The most exuberant scene takes place in the cottage of Ned Devine as Jackie and Michael go to work on the dead man (who is stiffly acted by Jimmy Keogh), giving the head the cosmetic makeover the poor man deserves for his involuntary posthumous contribution. When a bridge falls out of his mouth, they replace it gingerly, but not before mistaking the remains of a chicken led for Ned's own intestines. We are made privy to some of the conventions and heartaches of the local people, including a romance between Maggie (Susan Lynch) and the guy she loves, farmer Pig Finn (James Nesbitt) but cannot marry because the otherwise disarming fellow sports a perpetually porcine odor.
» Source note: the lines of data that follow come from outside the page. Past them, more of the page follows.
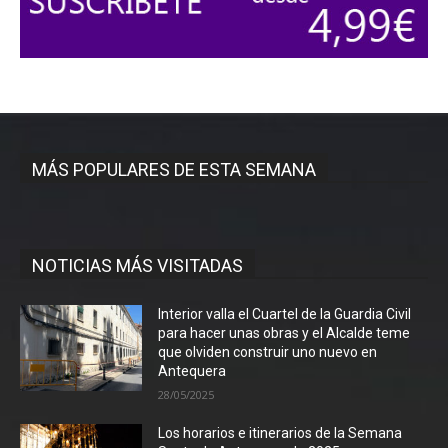
MÁS POPULARES DE ESTA SEMANA
NOTICIAS MÁS VISITADAS
Interior valla el Cuartel de la Guardia Civil
para hacer unas obras y el Alcalde teme
que olviden construir uno nuevo en
Antequera
28/05/2025
Los horarios e itinerarios de la Semana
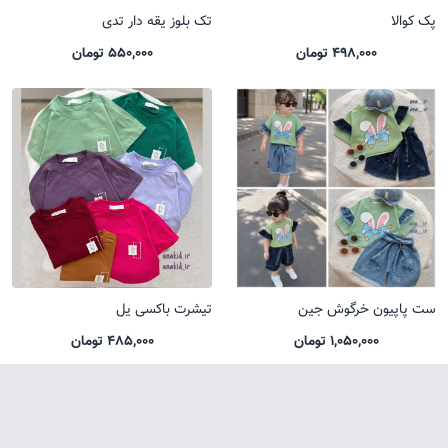
پک کوالا
تک بلوز یقه دار تدی
498,000 تومان
550,000 تومان
ست پاپیون خرگوش جین
تیشرت باکسی یل
1,050,000 تومان
485,000 تومان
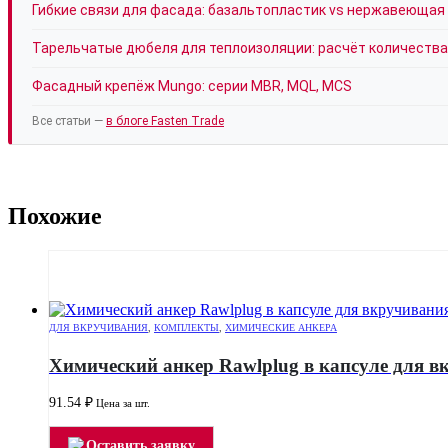
Гибкие связи для фасада: базальтопластик vs нержавеющая
Тарельчатые дюбеля для теплоизоляции: расчёт количества
Фасадный крепёж Mungo: серии MBR, MQL, MCS
Все статьи —
в блоге Fasten Trade
Похожие
ДЛЯ ВКРУЧИВАНИЯ
,
КОМПЛЕКТЫ
,
ХИМИЧЕСКИЕ АНКЕРА
Химический анкер Rawlplug в капсуле для 
91.54
₽
Цена за шт.
Оставить заявку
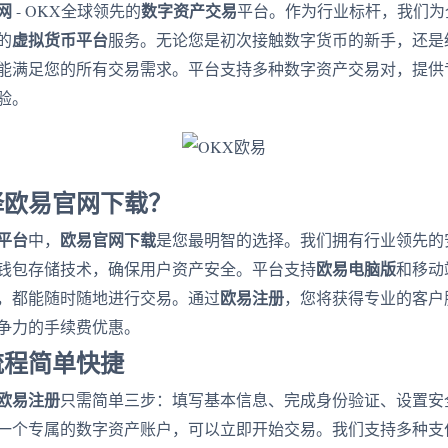
网
数字资产交易
- OKX全球领先的
平台。作为行业标杆，我们为
虚拟货币平台
的
服务。无论您是初次接触数字货币的新手，还是
能满足您的所有交易需求。平台支持多种数字资产交易对，提供
验。
择欧易官网下载？
平台
欧易官网下载
中，
是您最明智的选择。我们拥有行业领先的
欧易电脑版
钱包存储技术，确保用户资产安全。平台支持
和移动
欧易注册
，都能随时随地进行交易。通过
，您将获得专业的客户
争力的手续费优惠。
流程简单快捷
欧易注册
只需简单三步：填写基本信息、完成身份验证、设置安
一个专属的数字资产账户，可以立即开始交易。我们支持多种支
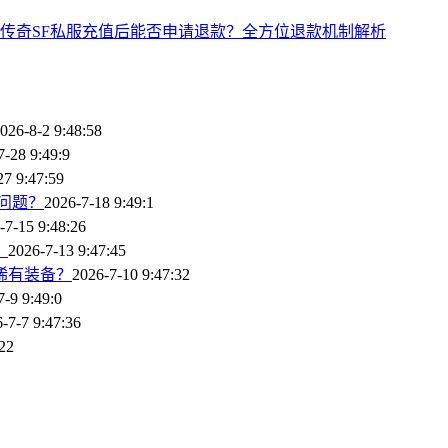
传奇SF私服充值后能否申请退款？全方位退款机制解析
026-8-2 9:48:58
7-28 9:49:9
27 9:47:59
问题？
2026-7-18 9:49:1
-7-15 9:48:26
？
2026-7-13 9:47:45
稀有装备？
2026-7-10 9:47:32
7-9 9:49:0
-7-7 9:47:36
:22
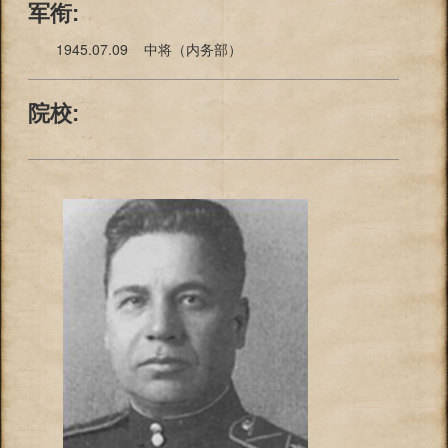
军衔:
1945.07.09 中将（内务部）
院校:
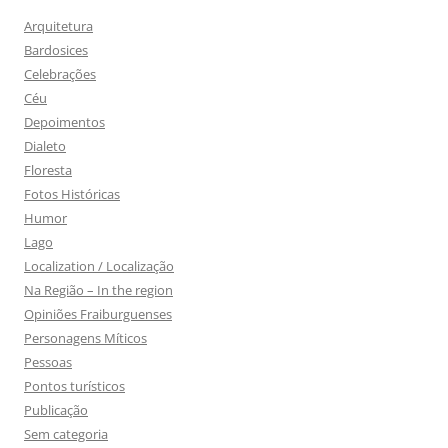
Arquitetura
Bardosices
Celebrações
Céu
Depoimentos
Dialeto
Floresta
Fotos Históricas
Humor
Lago
Localization / Localização
Na Região – In the region
Opiniões Fraiburguenses
Personagens Míticos
Pessoas
Pontos turísticos
Publicação
Sem categoria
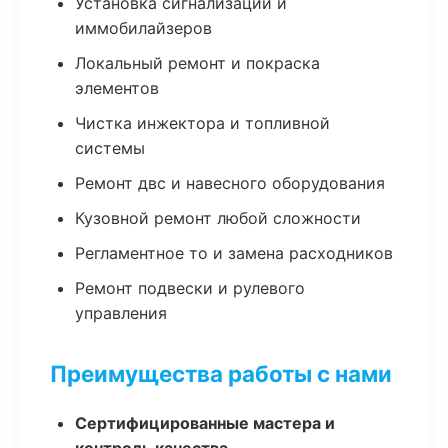
Установка сигнализаций и
иммобилайзеров
Локальный ремонт и покраска
элементов
Чистка инжектора и топливной
системы
Ремонт двс и навесного оборудования
Кузовной ремонт любой сложности
Регламентное то и замена расходников
Ремонт подвески и рулевого
управления
Преимущества работы с нами
Сертифицированные мастера и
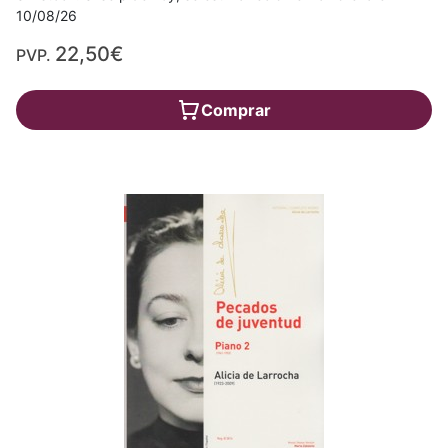
10/08/26
22,50€
PVP.
Comprar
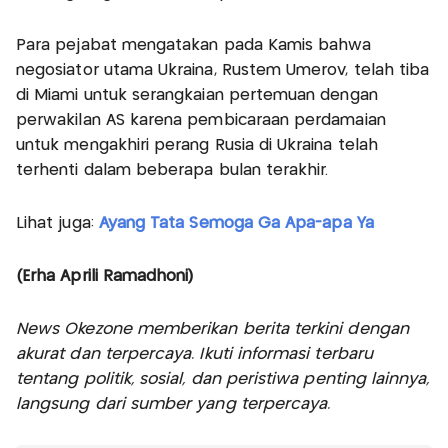
Para pejabat mengatakan pada Kamis bahwa
negosiator utama Ukraina, Rustem Umerov, telah tiba
di Miami untuk serangkaian pertemuan dengan
perwakilan AS karena pembicaraan perdamaian
untuk mengakhiri perang Rusia di Ukraina telah
terhenti dalam beberapa bulan terakhir.
Lihat juga:
Ayang Tata Semoga Ga Apa-apa Ya
(Erha Aprili Ramadhoni)
News Okezone memberikan berita terkini dengan
akurat dan terpercaya. Ikuti informasi terbaru
tentang politik, sosial, dan peristiwa penting lainnya,
langsung dari sumber yang terpercaya.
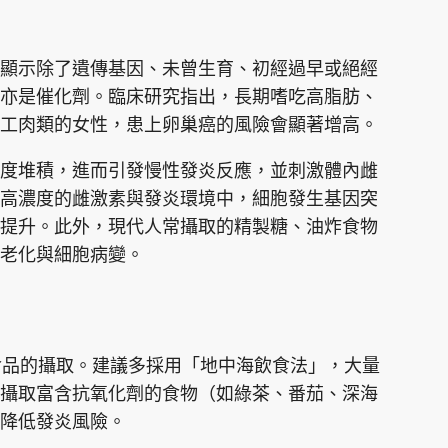
顯示除了遺傳基因、未曾生育、初經過早或絕經
亦是催化劑。臨床研究指出，長期嗜吃高脂肪、
工肉類的女性，患上卵巢癌的風險會顯著增高。
度堆積，進而引發慢性發炎反應，並刺激體內雌
高濃度的雌激素與發炎環境中，細胞發生基因突
提升。此外，現代人常攝取的精製糖、油炸食物
老化與細胞病變。
工食品的攝取。建議多採用「地中海飲食法」，大量
攝取富含抗氧化劑的食物（如綠茶、番茄、深海
，降低發炎風險。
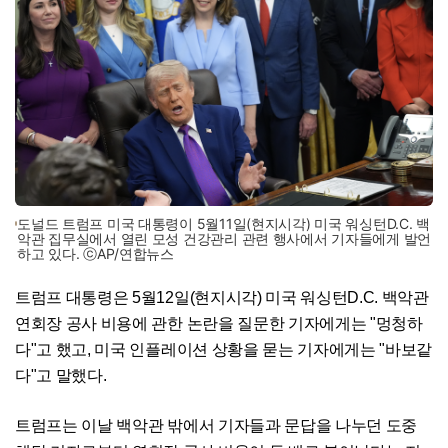
도널드 트럼프 미국 대통령이 5월11일(현지시각) 미국 워싱턴D.C. 백
악관 집무실에서 열린 모성 건강관리 관련 행사에서 기자들에게 발언
하고 있다. ⓒAP/연합뉴스
트럼프 대통령은 5월12일(현지시각) 미국 워싱턴D.C. 백악관
연회장 공사 비용에 관한 논란을 질문한 기자에게는 "멍청하
다"고 했고, 미국 인플레이션 상황을 묻는 기자에게는 "바보같
다"고 말했다.
트럼프는 이날 백악관 밖에서 기자들과 문답을 나누던 도중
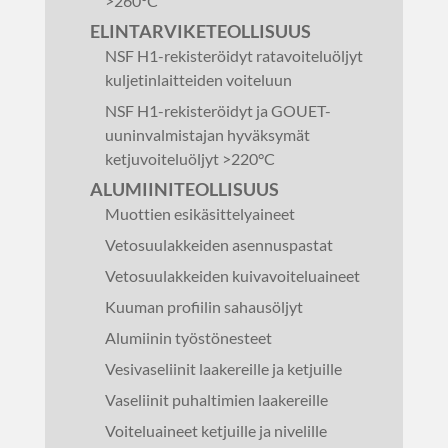
>260°C
ELINTARVIKETEOLLISUUS
NSF H1-rekisteröidyt ratavoiteluöljyt
kuljetinlaitteiden voiteluun
NSF H1-rekisteröidyt ja GOUET-
uuninvalmistajan hyväksymät
ketjuvoiteluöljyt >220°C
ALUMIINITEOLLISUUS
Muottien esikäsittelyaineet
Vetosuulakkeiden asennuspastat
Vetosuulakkeiden kuivavoiteluaineet
Kuuman profiilin sahausöljyt
Alumiinin työstönesteet
Vesivaseliinit laakereille ja ketjuille
Vaseliinit puhaltimien laakereille
Voiteluaineet ketjuille ja nivelille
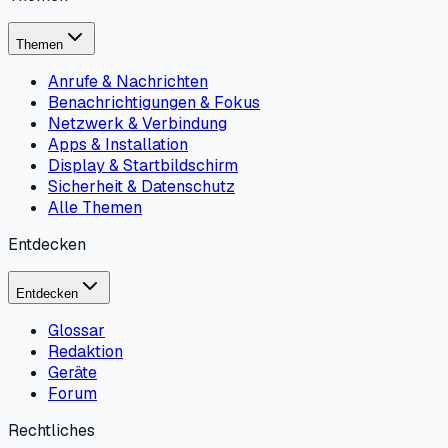
Themen
Anrufe & Nachrichten
Benachrichtigungen & Fokus
Netzwerk & Verbindung
Apps & Installation
Display & Startbildschirm
Sicherheit & Datenschutz
Alle Themen
Entdecken
Entdecken
Glossar
Redaktion
Geräte
Forum
Rechtliches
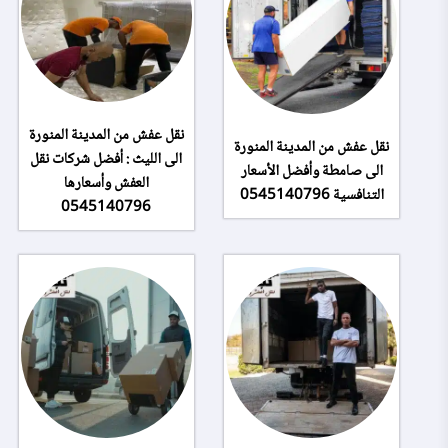
نقل عفش من المدينة المنورة
نقل عفش من المدينة المنورة
الى الليث : أفضل شركات نقل
الى صامطة وأفضل الأسعار
العفش وأسعارها
التنافسية 0545140796
0545140796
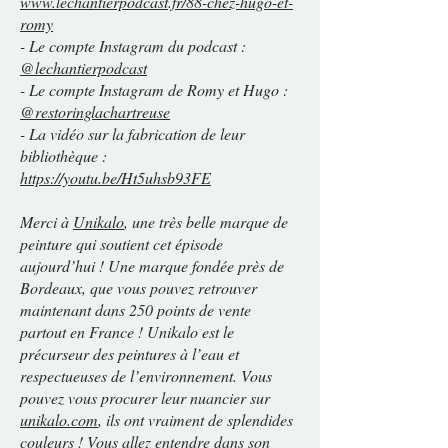
www.lechantierpodcast.fr/88-chez-hugo-et-
romy
- Le compte Instagram du podcast :
@lechantierpodcast
- Le compte Instagram de Romy et Hugo :
@restoringlachartreuse
- La vidéo sur la fabrication de leur
bibliothèque :
https://youtu.be/Ht5uhsb93FE
Merci à
Unikalo
, une très belle marque de
peinture qui soutient cet épisode
aujourd’hui ! Une marque fondée près de
Bordeaux, que vous pouvez retrouver
maintenant dans 250 points de vente
partout en France ! Unikalo est le
précurseur des peintures à l’eau et
respectueuses de l’environnement. Vous
pouvez vous procurer leur nuancier sur
unikalo.com
, ils ont vraiment de splendides
couleurs ! Vous allez entendre dans son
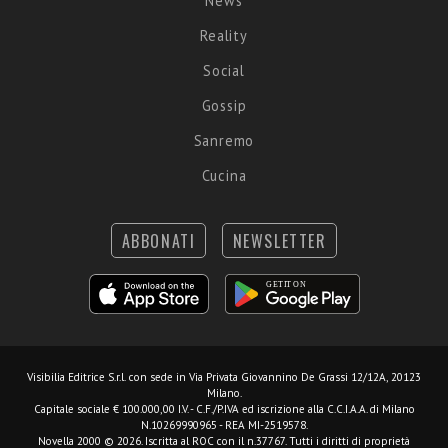
News
Reality
Social
Gossip
Sanremo
Cucina
ABBONATI
NEWSLETTER
Visibilia Editrice S.r.l.
con sede in Via Privata Giovannino De Grassi 12/12A, 20123
Milano.
Capitale sociale € 100.000,00 I.V. - C.F./P.IVA ed iscrizione alla C.C.I.A.A. di Milano
N.10269990965 - REA MI-2519578.
Novella 2000 © 2026. Iscritta al ROC con il n.37767. Tutti i diritti di proprietà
Though Jim Kelly (Brendan F. Empsey), the lotto man who has driven in from Dublin to distribute the check for over 6 million pounds once he is convinced of the identity of the winner, insists that money changes people quite a bit, the word is that none of the 52 denizens are likely even to leave the village. "They'll spend all the money at Fitzgerald's" (the local pub), according to a young lad wise beyond his years.

Jack Lemmon and Walter Matthau aside, how many Hollywood studios would have given over a movie to a bunch of old geezers such as the wonderful people who have lived their lives in the town they cherish, refusing the glitter or Dublin and London for the finer life of their tightly-knit community? "Waking Ned Devine," whose one irascible citizen, Lizzy Quinn (Eileen Dromey) threatens to subvert the entire plan by calling in the fraud, is a superbly crafted comedy that might just make you long to leave the antiseptic climate of your cosmopolitan hub for the cozy intimacy of a life in the provinces.